I’m guesing that the reason it’s called that is because it switches the ‘male’ (the part with little wire things sticking out of it), into a female (the part with the little holes). They interlock – clearly a reference to male/female sexual intercourse. Anyways, I just find the whole thing kind of interesting, because it’s an example of how the technology of language genders the physical technology that we use everyday. Another obvious example would of course be ‘motherboard’, ‘mothership’… Can you think of anymore examples? There must be thousands…

4 Responses
  1. Simran Singh permalink
    February 22, 2009

    I am really glad that you brought up the resolution from Plenary. I agree that the ‘technologies of language’ has not been discussed enough, and it is true, words do have gender. Gender-neutrality has been constantly scrutinized in lots of text. To avoid gender-bias, writers have started to use “they/their, the person/reader,” or “he” and “she” an equal amount of times in novels, articles, textbooks, etc. Sometimes, gender-neutrality is associated with political-correctness. Words like “manpower” and “chairman” are sometimes believed to equate “-man” with “-human.” But now I feel like we have to constantly make sure we are saying “freshwoman” instead of “freshman” or “waiter” or “waitress” rather than just keeping words gender-neutral. The resolution passed today and it seems like, though we do go to a women’s college, gender is transformative and the words used to describe us as students should be neutral too. Thanks to those who presented the resolution!

  2. Hannah Mueller permalink
    February 22, 2009

    Yes, thanks for bringing this up, the resolution seems to have everything to do with what we’ve been talking about. Since being in this class and other gender classes here, I knew exactly why I wanted to vote for it. Even though I really sympathize with people who, like a friend at bmc, prefer to preserve this women’s college as a small pocket of space where (unlike pretty much the rest of the entire world) we refreshingly use ‘she’ INSTEAD of ‘he’, I supported the resolution because I don’t think it’s important to maintain the binary between male and female.

    Your bringing up how language is a technology of gender reminds me of reading for another class, Eve Sedgwick, and her explanation of how ‘homosexuality’ and ‘heterosexuality’ are, basically, totally made up in the past 150 years in Western society.
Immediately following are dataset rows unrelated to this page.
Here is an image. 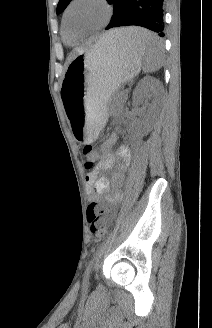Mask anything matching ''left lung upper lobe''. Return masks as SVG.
<instances>
[{
    "label": "left lung upper lobe",
    "mask_w": 212,
    "mask_h": 328,
    "mask_svg": "<svg viewBox=\"0 0 212 328\" xmlns=\"http://www.w3.org/2000/svg\"><path fill=\"white\" fill-rule=\"evenodd\" d=\"M71 0H59L56 13L60 14L67 7Z\"/></svg>",
    "instance_id": "obj_1"
}]
</instances>
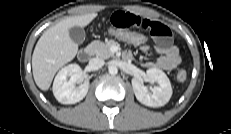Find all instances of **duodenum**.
Listing matches in <instances>:
<instances>
[{
    "label": "duodenum",
    "mask_w": 231,
    "mask_h": 134,
    "mask_svg": "<svg viewBox=\"0 0 231 134\" xmlns=\"http://www.w3.org/2000/svg\"><path fill=\"white\" fill-rule=\"evenodd\" d=\"M90 56H91V48L90 47H86L84 49H81L78 52V55H77L79 61H81V62L88 61V59L90 58Z\"/></svg>",
    "instance_id": "410a0bca"
}]
</instances>
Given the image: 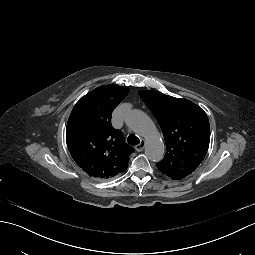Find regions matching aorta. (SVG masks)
Masks as SVG:
<instances>
[{
	"label": "aorta",
	"mask_w": 255,
	"mask_h": 255,
	"mask_svg": "<svg viewBox=\"0 0 255 255\" xmlns=\"http://www.w3.org/2000/svg\"><path fill=\"white\" fill-rule=\"evenodd\" d=\"M126 124L146 140V157L154 162L160 161L165 153V146L153 121L140 110H130L125 118Z\"/></svg>",
	"instance_id": "1"
}]
</instances>
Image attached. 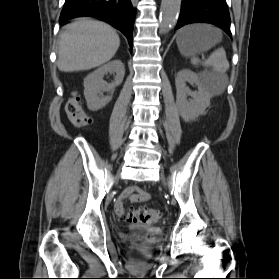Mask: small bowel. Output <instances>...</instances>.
Returning a JSON list of instances; mask_svg holds the SVG:
<instances>
[{"instance_id": "c3829d8e", "label": "small bowel", "mask_w": 279, "mask_h": 279, "mask_svg": "<svg viewBox=\"0 0 279 279\" xmlns=\"http://www.w3.org/2000/svg\"><path fill=\"white\" fill-rule=\"evenodd\" d=\"M148 198L147 192L139 188H128L126 189L117 199L115 203V212L118 215H123L124 213V202L126 200H131L134 202H142Z\"/></svg>"}]
</instances>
She questions why, of all the many many characteristics by which we could define our sexuality, it’s one arbitrary characteristic–‘genital sex of object choice’–that defines sexuality, and thus the word ‘homosexual’. Linguistically, adding ‘homo’ to ‘sexual’ could denote any sameness in the context of sex, e.g. that a person with brown hair is only attracted to other people with brown hair. Definitely language shapes our ideas of what’s normal or not.

  3. Ashley permalink
    February 23, 2009

    I’m glad you brought this up as well and I personally never thought of this as an issue until, of course, it was brought up in plenary and in many other discussion on campus. I too will like to have more discussions on the technology of language because I feel that these words impact many lives. I also feel like it can be difficult to keep words gender neutral just because they have been programmed into our heads for so long.

  4. February 24, 2009

    Ah the gender changers. Also, there are promiscuous networks. Is that gendered? I think about language a lot. Words do matter.